This image is from the official album cover for 'Liminal Soul,' owned by 2MR.

Kedr Livanskiy takes us to a forest drawn over with dew. She sings to the stars that are somehow clear as ever, and the crowd dances on a bed of moss. The lights and life of the city remain in the distance, sirens become liminal noise.

Livanskiy’s latest release, Liminal Soul, tugs between metal and moss, between nature and the city, and through this creates a post-apocalyptic world where Kedr’s vocals echo endlessly through the darkness.

This was an idea Livanskiy was thinking about when creating and naming the album: “I was trying to feel about the boundary between the opposites — analog and digital, natural and urban, a sound and voice and then erase it. It is such an intense interlacement of meanings, so the music came out liminal, ever-changing, elusive.”

Kedr Livanskiy is the moniker of Yana Kedrina, a Moscow-born singer, DJ and producer. Her past work draws heavily on ’90s techno, footwork and jungle influences layered with an electronic pop that shines through the vocals. Your Need, her 2019 album, was a celebration of life and rebirth. The album, inspired by Livanskiy’s return to DJ-ing, found itself among many mixes and sets.

Livanskiy has reflected on the dance floor’s influence on this album: “The dance floor had shaped me at some time, (but) then it almost suffocated me.” The heavy influence of electronic music remains on Liminal Soul, where instead of completely rebelling from that aspect, Livanskiy creates an expansion, fusing what she learned as a DJ and producing this newer, more personal sound. The new sound utilizes Kedr’s voice as a central ingredient to the album, where compared to her past work it was layered beneath other sounds; on Liminal Soul, the electronic sounds are buried beneath her shining vocals.

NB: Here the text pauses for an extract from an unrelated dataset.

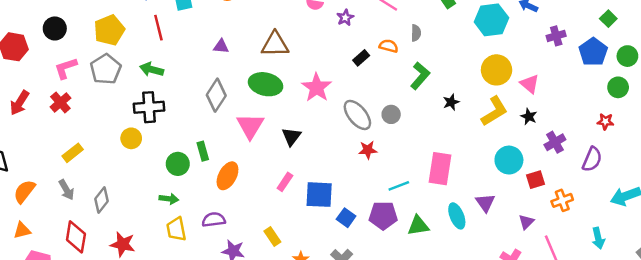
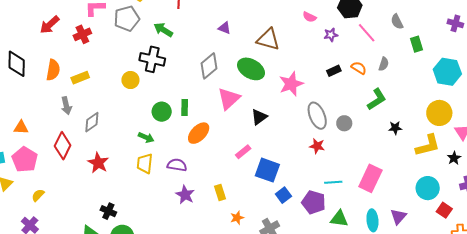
red square: (535, 180) -> (444, 210), turned 35
orange semicircle: (24, 191) -> (53, 70), moved, turned 135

“Celestial Ether” starts the album with an entrance similar to Eartheater’s “Airborne Ashes” but quickly diverts, layering Livanskiy’s echoing vocals on top of a breakbeat sound. She places us in a familiar place of breakbeat but challenges the desire to use this sound as something only found in the club. This duo of a breakbeat sound and Livanskiy’s hypnotizing voice is found at later points on the album, too, like “Night.” 

Livanskiy also debuts her first fully English-language track with “Boy,” which stands out on the album with its synth-pop sound. The lyrics reflect on the end of a relationship, which contrasts with the rest of the album’s natural elements and references to the world. Livanskiy thinks of love as an aspect of nature, something necessary in the world she has created.

The simplicity of the lyrics “I’m not lying to you, boy / I don’t know why, but / I can’t be with you, boy” show her grappling with the need to let go, while still holding onto love for this person. She sends her lover into the end of the world alone.

“Stars Light Up” follows with a filtered techno beat coming in and out of the track. Her fragmented vocals sit atop of crashing and mushing effects, and one can almost imagine dancing to this track as the night begins to fade. The final two tracks of the album fully bring this world to an end with “Your Turn,” where one can imagine Livanskiy, like the cover art, turning into some sort of liminal angel and fading into the sky, not letting anyone follow her. “Badlands” perfectly mixes harshness and softness. The fragmented, industrial electronic beginning buries itself beneath her vocals, which remain at the forefront. The world ends, and this is what we hear.